Diante da tirania instaurada por Jendal, a família real tenta escapar do reino. Durante a fuga, o rei Cayman II sofre ferimentos graves. Antes de morrer, ele revela à filha Alika e à rainha Niara, vivida por Erika Januza, o destino que deve garantir a sobrevivência das duas: o Brasil. A orientação aponta para um lugar distante, mas ligado à história da família. O destino indicado pelo monarca é Barro Preto, cidade do interior do Rio Grande do Norte.

No local vive Zambi, que adotou o nome José e é interpretado por Bukassa Kabengele. Irmão do rei deposto, ele havia renunciado à coroa anos antes para se casar com a brasileira Teresa, papel de Ana Cecília Costa. A cidade passa a servir como refúgio para mãe e filha. A chegada ao Brasil altera a vida da princesa. Em Barro Preto, Alika entra em contato com costumes, paisagens e conflitos locais.

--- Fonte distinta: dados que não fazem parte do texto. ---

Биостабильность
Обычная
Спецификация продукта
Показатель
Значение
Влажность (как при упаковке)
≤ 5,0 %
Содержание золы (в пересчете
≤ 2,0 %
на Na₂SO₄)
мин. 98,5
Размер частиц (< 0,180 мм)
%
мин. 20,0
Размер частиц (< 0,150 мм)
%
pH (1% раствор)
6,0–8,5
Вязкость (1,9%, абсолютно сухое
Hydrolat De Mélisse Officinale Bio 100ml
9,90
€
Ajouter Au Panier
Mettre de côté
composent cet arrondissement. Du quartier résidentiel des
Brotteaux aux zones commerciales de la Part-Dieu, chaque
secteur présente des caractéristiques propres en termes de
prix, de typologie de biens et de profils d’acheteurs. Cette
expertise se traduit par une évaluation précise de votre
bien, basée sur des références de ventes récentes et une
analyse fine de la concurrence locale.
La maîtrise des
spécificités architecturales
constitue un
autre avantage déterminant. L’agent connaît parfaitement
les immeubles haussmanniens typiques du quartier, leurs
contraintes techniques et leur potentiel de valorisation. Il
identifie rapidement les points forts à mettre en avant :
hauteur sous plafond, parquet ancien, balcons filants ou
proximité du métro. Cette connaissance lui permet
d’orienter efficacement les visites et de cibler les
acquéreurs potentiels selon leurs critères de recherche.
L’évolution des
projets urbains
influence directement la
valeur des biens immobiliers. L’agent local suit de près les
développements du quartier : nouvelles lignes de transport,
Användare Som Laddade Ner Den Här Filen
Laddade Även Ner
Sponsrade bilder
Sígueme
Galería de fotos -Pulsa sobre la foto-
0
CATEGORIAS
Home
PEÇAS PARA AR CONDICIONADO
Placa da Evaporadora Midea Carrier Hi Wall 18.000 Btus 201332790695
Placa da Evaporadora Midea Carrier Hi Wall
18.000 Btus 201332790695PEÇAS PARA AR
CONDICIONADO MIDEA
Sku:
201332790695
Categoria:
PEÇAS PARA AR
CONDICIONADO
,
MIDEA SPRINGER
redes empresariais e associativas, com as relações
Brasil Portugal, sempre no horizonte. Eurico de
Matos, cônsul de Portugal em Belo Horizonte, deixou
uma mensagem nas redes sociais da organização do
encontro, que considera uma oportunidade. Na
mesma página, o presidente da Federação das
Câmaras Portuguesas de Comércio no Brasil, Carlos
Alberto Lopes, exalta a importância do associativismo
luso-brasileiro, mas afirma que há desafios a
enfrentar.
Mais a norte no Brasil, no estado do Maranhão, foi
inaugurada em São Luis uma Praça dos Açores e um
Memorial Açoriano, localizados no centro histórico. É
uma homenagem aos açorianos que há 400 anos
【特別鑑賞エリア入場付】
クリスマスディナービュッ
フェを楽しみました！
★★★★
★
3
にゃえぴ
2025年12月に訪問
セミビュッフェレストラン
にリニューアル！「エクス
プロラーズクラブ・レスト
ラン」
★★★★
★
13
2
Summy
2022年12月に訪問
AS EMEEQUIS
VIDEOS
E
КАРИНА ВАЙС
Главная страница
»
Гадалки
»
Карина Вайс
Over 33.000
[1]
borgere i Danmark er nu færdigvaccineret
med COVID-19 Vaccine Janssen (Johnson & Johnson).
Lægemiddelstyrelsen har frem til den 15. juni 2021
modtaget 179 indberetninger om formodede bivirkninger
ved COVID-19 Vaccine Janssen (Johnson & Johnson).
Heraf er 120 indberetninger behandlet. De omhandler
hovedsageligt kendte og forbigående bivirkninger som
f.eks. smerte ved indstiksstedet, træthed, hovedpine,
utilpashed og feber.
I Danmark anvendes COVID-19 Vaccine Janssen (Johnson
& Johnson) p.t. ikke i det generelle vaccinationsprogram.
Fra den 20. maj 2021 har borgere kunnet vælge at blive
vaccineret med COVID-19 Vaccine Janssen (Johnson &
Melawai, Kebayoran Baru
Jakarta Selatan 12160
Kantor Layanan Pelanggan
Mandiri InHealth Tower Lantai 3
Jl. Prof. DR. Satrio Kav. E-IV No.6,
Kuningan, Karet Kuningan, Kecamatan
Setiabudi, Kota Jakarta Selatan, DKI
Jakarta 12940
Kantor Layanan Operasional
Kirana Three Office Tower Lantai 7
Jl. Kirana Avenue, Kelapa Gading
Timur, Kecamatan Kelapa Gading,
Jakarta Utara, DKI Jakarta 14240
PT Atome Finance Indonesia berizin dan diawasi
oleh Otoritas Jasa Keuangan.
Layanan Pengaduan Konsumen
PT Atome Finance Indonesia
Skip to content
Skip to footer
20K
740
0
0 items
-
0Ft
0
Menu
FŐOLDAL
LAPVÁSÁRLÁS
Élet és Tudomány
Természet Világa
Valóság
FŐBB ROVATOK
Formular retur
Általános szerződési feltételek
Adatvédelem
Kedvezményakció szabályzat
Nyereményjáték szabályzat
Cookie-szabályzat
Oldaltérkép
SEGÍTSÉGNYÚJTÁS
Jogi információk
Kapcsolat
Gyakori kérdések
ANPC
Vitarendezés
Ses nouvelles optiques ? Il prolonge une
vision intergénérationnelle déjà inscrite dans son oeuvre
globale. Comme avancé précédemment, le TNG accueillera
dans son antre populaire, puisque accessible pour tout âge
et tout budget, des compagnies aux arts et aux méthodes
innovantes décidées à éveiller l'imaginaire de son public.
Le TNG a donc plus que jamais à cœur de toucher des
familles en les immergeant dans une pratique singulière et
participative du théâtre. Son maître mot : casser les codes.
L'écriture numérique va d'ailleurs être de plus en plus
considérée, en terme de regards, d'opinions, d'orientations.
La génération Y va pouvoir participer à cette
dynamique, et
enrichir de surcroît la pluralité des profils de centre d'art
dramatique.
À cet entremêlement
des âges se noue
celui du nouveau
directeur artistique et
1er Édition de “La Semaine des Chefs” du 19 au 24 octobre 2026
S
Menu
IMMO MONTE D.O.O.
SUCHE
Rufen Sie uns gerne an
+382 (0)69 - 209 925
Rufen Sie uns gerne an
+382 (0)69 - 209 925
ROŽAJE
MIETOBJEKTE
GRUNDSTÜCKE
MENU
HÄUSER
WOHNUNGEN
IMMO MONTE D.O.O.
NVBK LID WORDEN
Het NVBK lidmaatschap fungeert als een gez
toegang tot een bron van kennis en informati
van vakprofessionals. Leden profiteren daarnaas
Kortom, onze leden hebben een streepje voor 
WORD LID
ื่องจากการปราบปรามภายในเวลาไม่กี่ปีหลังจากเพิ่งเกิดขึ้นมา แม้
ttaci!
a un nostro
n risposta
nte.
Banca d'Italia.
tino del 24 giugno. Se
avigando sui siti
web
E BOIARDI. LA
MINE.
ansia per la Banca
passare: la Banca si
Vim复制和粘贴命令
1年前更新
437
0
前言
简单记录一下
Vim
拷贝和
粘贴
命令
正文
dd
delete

O município reúne características do litoral e do sertão nordestino, cenário que revela aspectos sociais e culturais do país. Ao mesmo tempo, o local abriga histórias pessoais que atravessam gerações e reforçam o elo entre África e Brasil. Nesse novo ambiente, a protagonista vive também a descoberta do amor. O encontro com Tonho, jovem trabalhador da região interpretado por Ronald Sotto, marca o início de uma relação inédita para ambos.